Nonostante tutto, LeBron James rimane uno dei giocatori più forti anche a livello assoluto, cioè senza tenere in conto che ha 40 anni. I Lakers hanno diverse cose che non vanno, ma hanno comunque vinto 17 partite su 30 giocate: sono sesti nella Western Conference, quindi pienamente in gioco per raggiungere i playoff (ci vanno otto squadre, le prime sei più le due vincenti del mini-torneo tra le squadre dalla settima alla decima). È anche ipotizzabile che, proprio considerata l’età e la meticolosa cura con cui affronta ogni dettaglio del suo allenamento, James stia provando a gestire le sue energie per arrivare in forma nei momenti decisivi della stagione. Non è detto, insomma, che i dati del suo impatto sulla squadra non migliorino nei prossimi mesi.
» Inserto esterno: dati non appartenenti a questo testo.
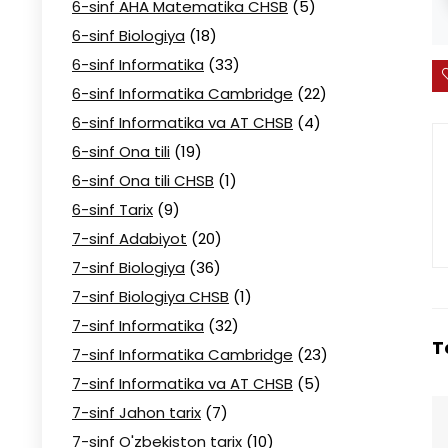
6-sinf AHA Matematika CHSB
(5)
6-sinf Biologiya
(18)
6-sinf Informatika
(33)
6-sinf Informatika Cambridge
(22)
6-sinf Informatika va AT CHSB
(4)
6-sinf Ona tili
(19)
6-sinf Ona tili CHSB
(1)
6-sinf Tarix
(9)
7-sinf Adabiyot
(20)
7-sinf Biologiya
(36)
7-sinf Biologiya CHSB
(1)
7-sinf Informatika
(32)
T
7-sinf Informatika Cambridge
(23)
7-sinf Informatika va AT CHSB
(5)
7-sinf Jahon tarix
(7)
7-sinf O'zbekiston tarix
(10)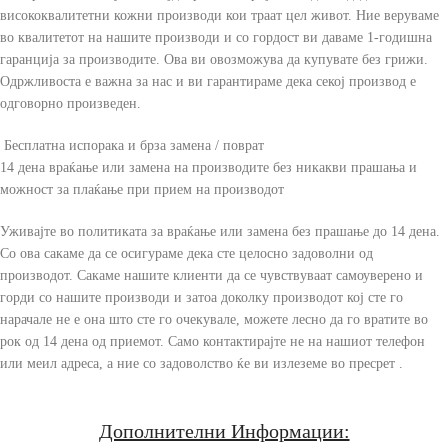
висококвалитетни кожни производи кои траат цел живот. Ние веруваме
во квалитетот на нашите производи и со гордост ви даваме 1-годишна
гаранција за производите. Ова ви овозможува да купувате без грижи.
Одржливоста е важна за нас и ви гарантираме дека секој производ е
одговорно произведен.
Бесплатна испорака и брза замена / поврат
14 дена враќање или замена на производите без никакви прашања и
можност за плаќање при прием на производот
Уживајте во политиката за враќање или замена без прашање до 14 дена.
Со ова сакаме да се осигураме дека сте целосно задоволни од
производот. Сакаме нашите клиенти да се чувствуваат самоуверено и
горди со нашите производи и затоа доколку производот кој сте го
нарачале не е она што сте го очекувале, можете лесно да го вратите во
рок од 14 дена од приемот. Само контактирајте не на нашиот телефон
или меил адреса, а ние со задоволство ќе ви излеземе во пресрет .
Дополнителни Информации: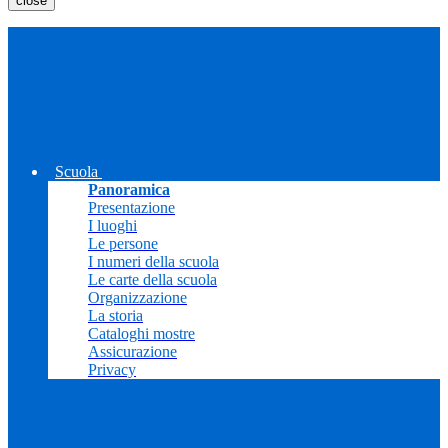
close
Scuola
Panoramica
Presentazione
I luoghi
Le persone
I numeri della scuola
Le carte della scuola
Organizzazione
La storia
Cataloghi mostre
Assicurazione
Privacy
Soprattutto, James è forse il giocatore più rappresentativo e conosciuto dell’NBA, persino oggi che è invecchiato tanto da giocare assieme a suo figlio. Nella partita di Natale contro i Golden State Warriors, vinta dai Lakers per 115 a 113, James ha segnato 31 punti, ha fatto 10 assist e ha perso solamente una palla. Alla fine della partita, la più vista in tv negli Stati Uniti degli ultimi cinque anni tra quelle di stagione regolare, gli hanno chiesto cosa rendesse l’NBA speciale ancora oggi: «LeBron e Steph», ha risposto, riferendosi a se stesso e a Stephen Curry dei Golden State Warriors, avversario di tante partite importanti, tra cui quattro Finals consecutive tra il 2015 e il 2018.